The adults are rarely seen out, but ever since their move-in, this side of the community has lightened up several notches. The children of the Red-Truck residence, being such active roamers as they are, really brought about a new air in this neighborhood full of folks who have settled here since the 60’s.

The boldest of the little ones is a girl, no older than 5 or 6 by appearance; she stands out like a protagonist before a subordinate, background crowd. More so an outside kid, she is always seen sporting slightly oversized T-shirts and knee-length athletic shorts; every now and then she’d have a baseball cap on backwards—a quintessential tomboy whose childhood is fortunately left untempered.

Never prim and pretty, but she is beautiful, no amount of androgyny could mask the conspicuous elements that so clearly identify her as who she is.


In the summer, she frequently rode her bright yellow, 4×4 motorcycle. Judging by the implied personalities associated with the parked truck, one could presume that the motorbike was a result of her father’s influence. But regardless of where her habits arise from, it was evident that she naturally enjoyed speeding up and down the steady incline leading to the turnaround at the end of the street.

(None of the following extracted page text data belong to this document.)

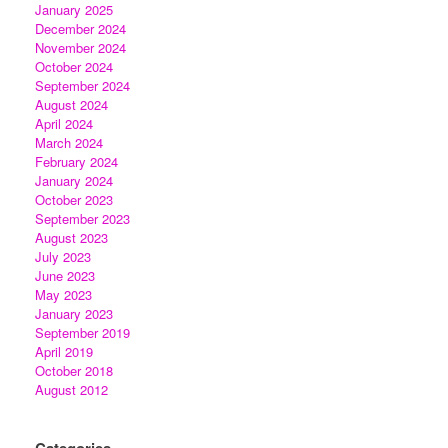
January 2025
December 2024
November 2024
October 2024
September 2024
August 2024
April 2024
March 2024
February 2024
January 2024
October 2023
September 2023
August 2023
July 2023
June 2023
May 2023
January 2023
September 2019
April 2019
October 2018
August 2012
Categories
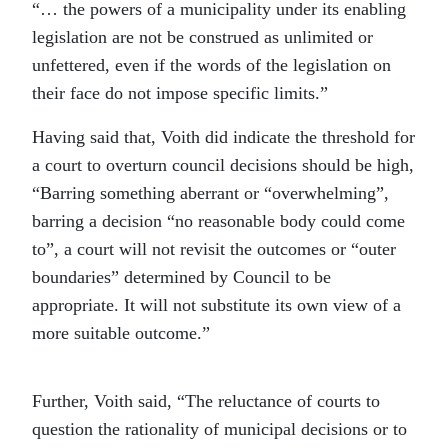
“… the powers of a municipality under its enabling
legislation are not be construed as unlimited or
unfettered, even if the words of the legislation on
their face do not impose specific limits.”
Having said that, Voith did indicate the threshold for
a court to overturn council decisions should be high,
“Barring something aberrant or “overwhelming”,
barring a decision “no reasonable body could come
to”, a court will not revisit the outcomes or “outer
boundaries” determined by Council to be
appropriate. It will not substitute its own view of a
more suitable outcome.”
Further, Voith said, “The reluctance of courts to
question the rationality of municipal decisions or to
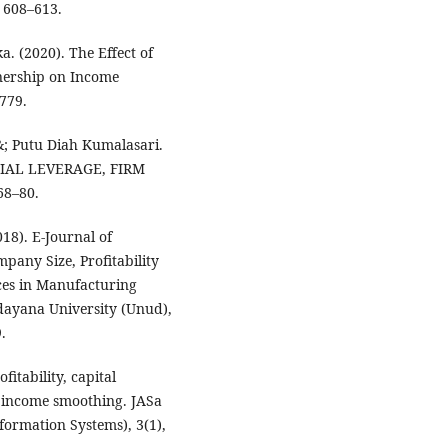
 608–613.
. (2020). The Effect of
nership on Income
779.
; Putu Diah Kumalasari.
CIAL LEVERAGE, FIRM
8–80.
18). E-Journal of
pany Size, Profitability
ices in Manufacturing
dayana University (Unud),
.
ofitability, capital
 income smoothing. JASa
formation Systems), 3(1),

The 4×4, designed more for rougher outdoor terrains—was let loose on flat asphalt roads.  She’d unleash waves of loud rattling throughout the neighborhood. As she made her way, one would hear the gradual amplifications her automobile’s distinctive droning: getting louder, closer, more and more vexing; then right before the noise burns through one’s last straw of tolerance, it’d slowly fade away as she drove off into the distance. The whole process would repeat; the volume of her motor revving would go up and down, getting closer and further progressively, like the affairs of a sinusoidal wave.

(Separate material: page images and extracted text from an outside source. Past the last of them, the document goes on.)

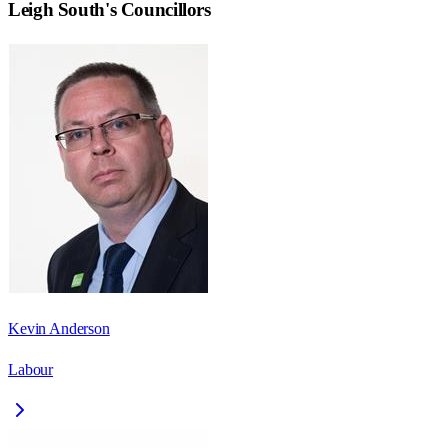
Leigh South
's Councillors
Kevin Anderson
Labour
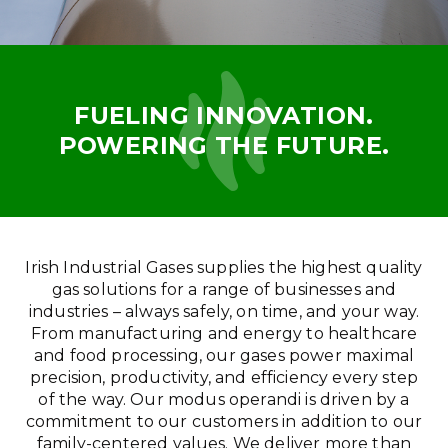
FUELING INNOVATION.
POWERING THE FUTURE.
Irish Industrial Gases supplies the highest quality
gas solutions for a range of businesses and
industries – always safely, on time, and your way.
From manufacturing and energy to healthcare
and food processing, our gases power maximal
precision, productivity, and efficiency every step
of the way. Our modus operandi is driven by a
commitment to our customers in addition to our
family-centered values. We deliver more than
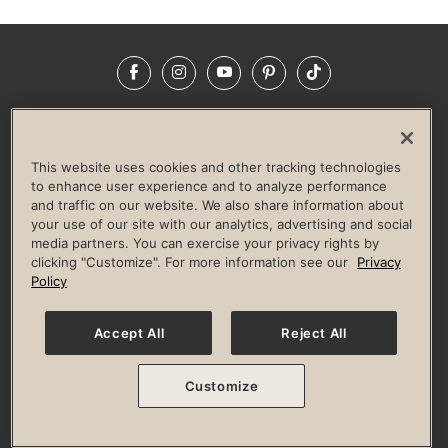
Facebook
Instagram
YouTube
Pinterest
TikTok
NEWSROOM
INVESTORS
HELP & FAQS
CAREERS
ADVERTISE WITH US
CORPORATE WELLNESS
This website uses cookies and other tracking technologies
LIFE TIME CONSTRUCTION
CORPORATE RESPONSIBILITY
to enhance user experience and to analyze performance
and traffic on our website. We also share information about
CULTURE OF INCLUSION
your use of our site with our analytics, advertising and social
media partners. You can exercise your privacy rights by
Privacy Policy
Terms of Use
Digital Membership Terms
clicking "Customize". For more information see our
Privacy
Guest & Club Policies
Accessibility Policy
Race Entrant Policy
Policy
State Specific Privacy Notice for Consumers
Washington State Consumer Health Data Privacy Policy
Your Privacy Choices
Accept All
Reject All
© 2026 Life Time, Inc. All rights reserved.
Customize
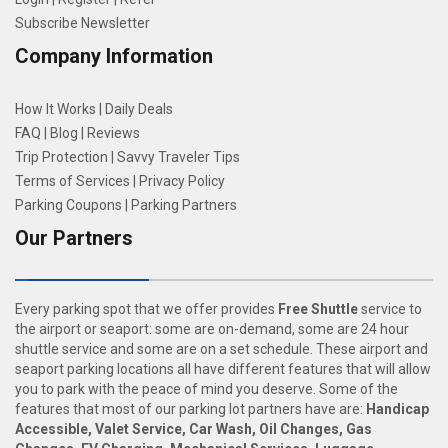
Subscribe Newsletter
Company Information
How It Works
|
Daily Deals
FAQ
|
Blog
|
Reviews
Trip Protection
|
Savvy Traveler Tips
Terms of Services
|
Privacy Policy
Parking Coupons
|
Parking Partners
Our Partners
Every parking spot that we offer provides
Free Shuttle
service to
the airport or seaport: some are on-demand, some are 24 hour
shuttle service and some are on a set schedule. These airport and
seaport parking locations all have different features that will allow
you to park with the peace of mind you deserve. Some of the
features that most of our parking lot partners have are:
Handicap
Accessible, Valet Service, Car Wash, Oil Changes, Gas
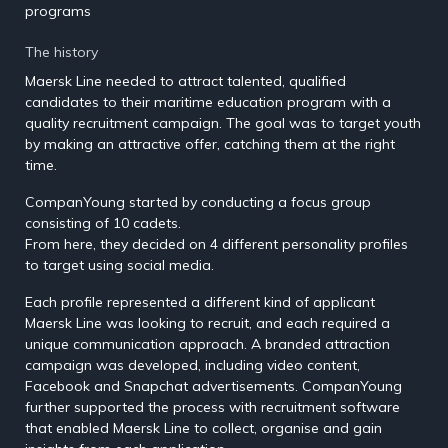
programs
The history
Maersk Line needed to attract talented, qualified
candidates to their maritime education program with a
quality recruitment campaign. The goal was to target youth
by making an attractive offer, catching them at the right
time.
CompanYoung started by conducting a focus group
consisting of 10 cadets.
From here, they decided on 4 different personality profiles
to target using social media.
Each profile represented a different kind of applicant
Maersk Line was looking to recruit, and each required a
unique communication approach. A branded attraction
campaign was developed, including video content,
Facebook and Snapchat advertisements. CompanYoung
further supported the process with recruitment software
that enabled Maersk Line to collect, organise and gain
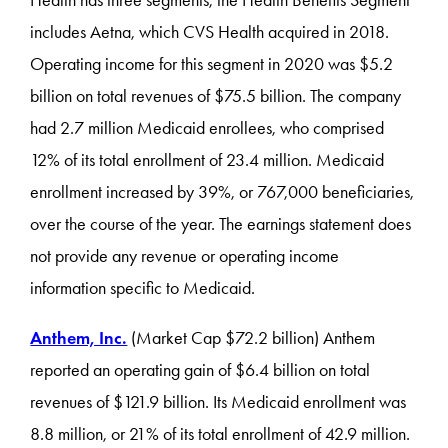
Health has three segments; the Health Benefits Segment
includes Aetna, which CVS Health acquired in 2018.
Operating income for this segment in 2020 was $5.2
billion on total revenues of $75.5 billion. The company
had 2.7 million Medicaid enrollees, who comprised
12% of its total enrollment of 23.4 million. Medicaid
enrollment increased by 39%, or 767,000 beneficiaries,
over the course of the year. The earnings statement does
not provide any revenue or operating income
information specific to Medicaid.
Anthem, Inc.
(Market Cap $72.2 billion) Anthem
reported an operating gain of $6.4 billion on total
revenues of $121.9 billion. Its Medicaid enrollment was
8.8 million, or 21% of its total enrollment of 42.9 million.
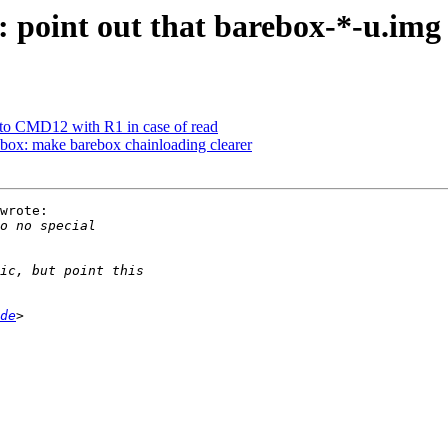
oint out that barebox-*-u.img i
o CMD12 with R1 in case of read
box: make barebox chainloading clearer
wrote:

de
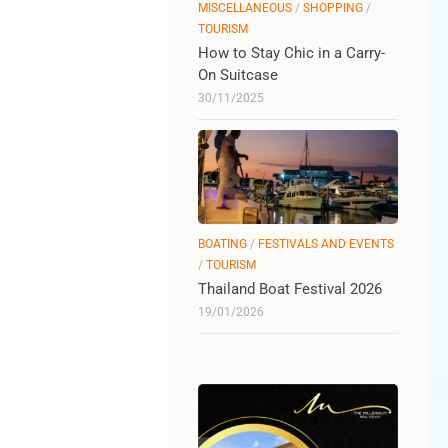
MISCELLANEOUS
/
SHOPPING
/
TOURISM
How to Stay Chic in a Carry-
On Suitcase
30/11/2025
BOATING
/
FESTIVALS AND EVENTS
/
TOURISM
Thailand Boat Festival 2026
19/01/2026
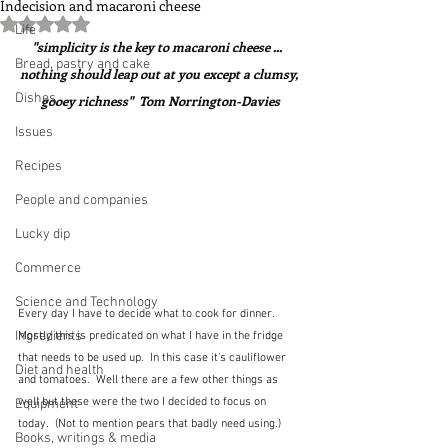
Indecision and macaroni cheese
Rated NaN out of 5 stars.
Life
"simplicity is the key to macaroni cheese ...  
Bread, pastry and cake
nothing should leap out at you except a clumsy, 
Dishes
gooey richness"  Tom Norrington-Davies
Issues
Recipes
People and companies
Lucky dip
Commerce
Science and Technology
Every day I have to decide what to cook for dinner.  
Ingredients
Mostly this is predicated on what I have in the fridge 
that needs to be used up.  In this case it's cauliflower 
Diet and health
and tomatoes.  Well there are a few other things as 
well but these were the two I decided to focus on 
Equipment
today.  (Not to mention pears that badly need using.)
Books, writings & media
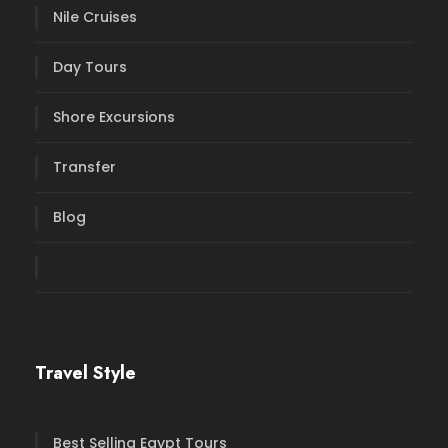
Nile Cruises
Day Tours
Shore Excursions
Transfer
Blog
Travel Style
Best Selling Egypt Tours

She’d wave her hand and smile with her dimples, showing an un-corrected set of juvenile teeth—squinting her eyes against the summer sun, she was a cheery rascal.


The fall comes and the place grows quieter. Perhaps due to some neighbors having finally made their confrontations, the Red Truck now belongs to the driveway. You often come home to a vacant scene, with no children playing in the streets. School, maybe—is summer the only and true time to rightfully be a kid?

You don’t like the mood change, for it has gotten so deflating.

Much to your surprise, a few afternoons back, as you pulled into the driveway, there she was again, walking down the street with the sun on her back; her pony tail had gotten long and frazzled, subtly fluttering from side to side as she walked in her distinctive gait.

The sight of her made you smile—how could this little person, merely a feet taller than a fire hydrant, while waddling down the sidewalk, encompass such promise and livelihood?

For a second, you couldn’t help but to have envied her untamed stage in life. Age and all that you have irreversibly become. The things that chronically cause you to beg, ‘how did I get like this?’ The things that you’ve become as time moved on; you have become them—without a clue as to how. You are terrified at how things have turned out; all the things that are seemingly stuck and cannot be shed off. Oh how you wish for an impossible shot at backtracking your steps.

But it was all okay. Just like the little tomboy is still around—just like how you and everyone else had accepted, even cherished her summer-time, deadening engine thrums.

Nothing hampers the spirit of youth, especially its embodied symbol of ever-uplifting hope. With age, certain things gray, and chance begins to offer fewer and fewer prospects, but there will always be youth to keep its neighbor’s lights on—its time defying innocence and energy manifesting themselves time after time, bearing the torch-flame of life forever long.